→ **Data for review**:
= Beginning of Section =
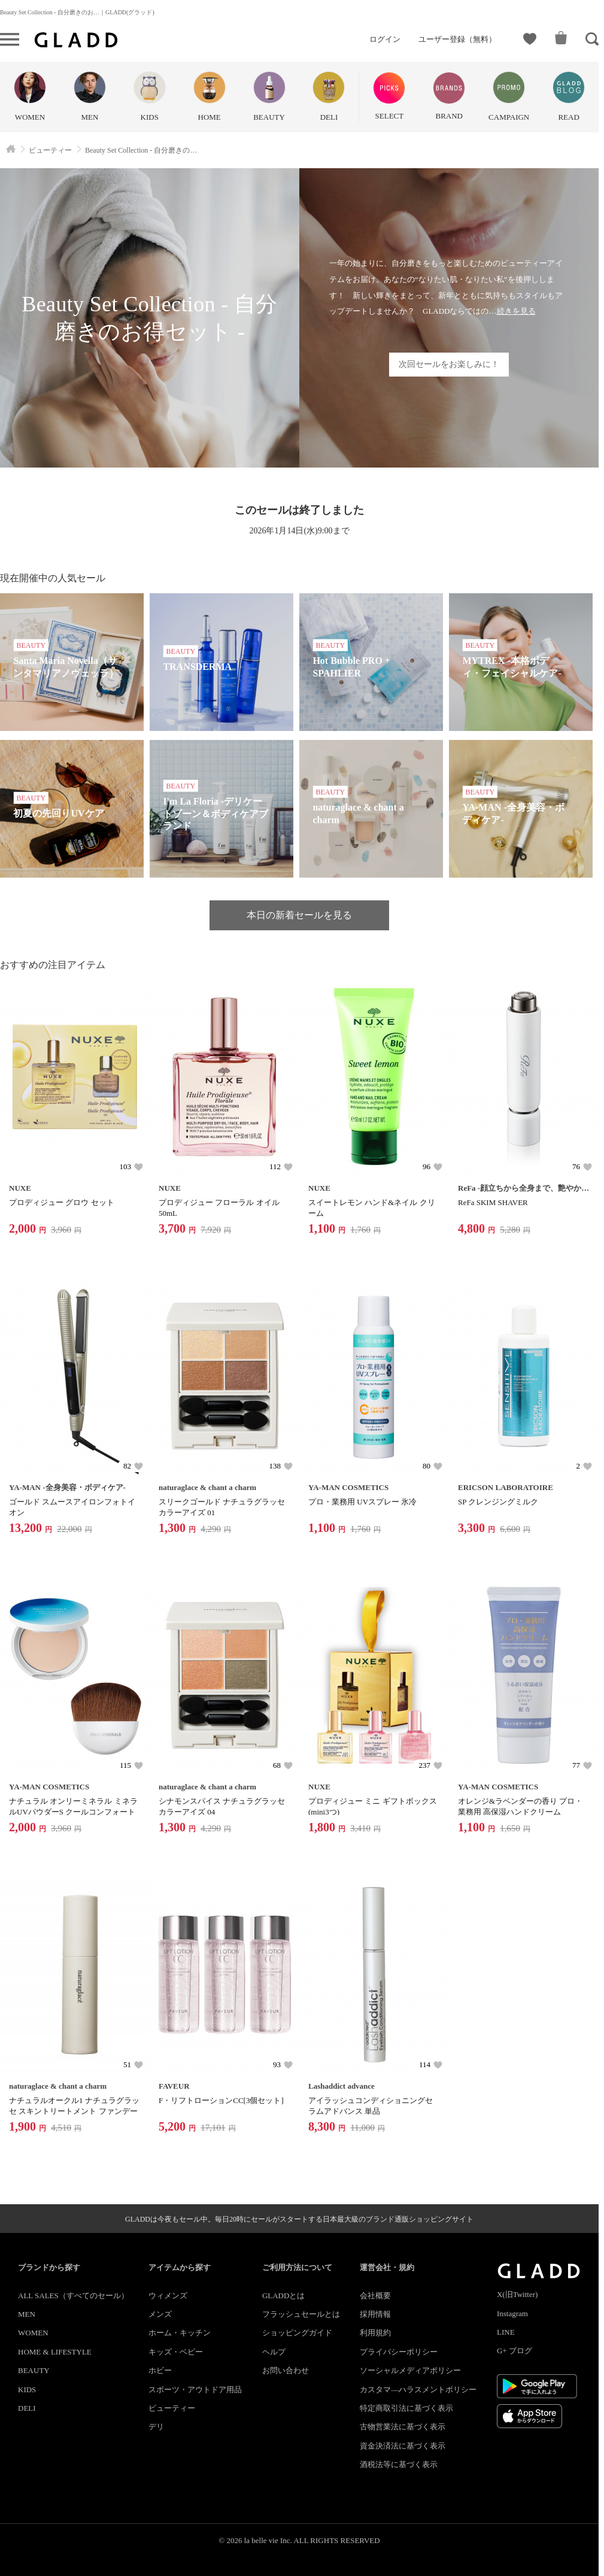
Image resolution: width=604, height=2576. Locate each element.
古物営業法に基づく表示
= End of Section =
= Beginning of Section =
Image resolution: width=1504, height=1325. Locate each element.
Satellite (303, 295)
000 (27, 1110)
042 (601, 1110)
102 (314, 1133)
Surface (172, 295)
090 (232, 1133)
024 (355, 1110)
= End of Section =
→ **Your instructions**: Working from the material above, restate word for word the lines between the line with "Image resolution: width=604, height=2576." and the line with "古物営業法に基づく表示", both included, and only those.

→ **Written solution**:
Image resolution: width=604, height=2576. Locate each element.
古物営業法に基づく表示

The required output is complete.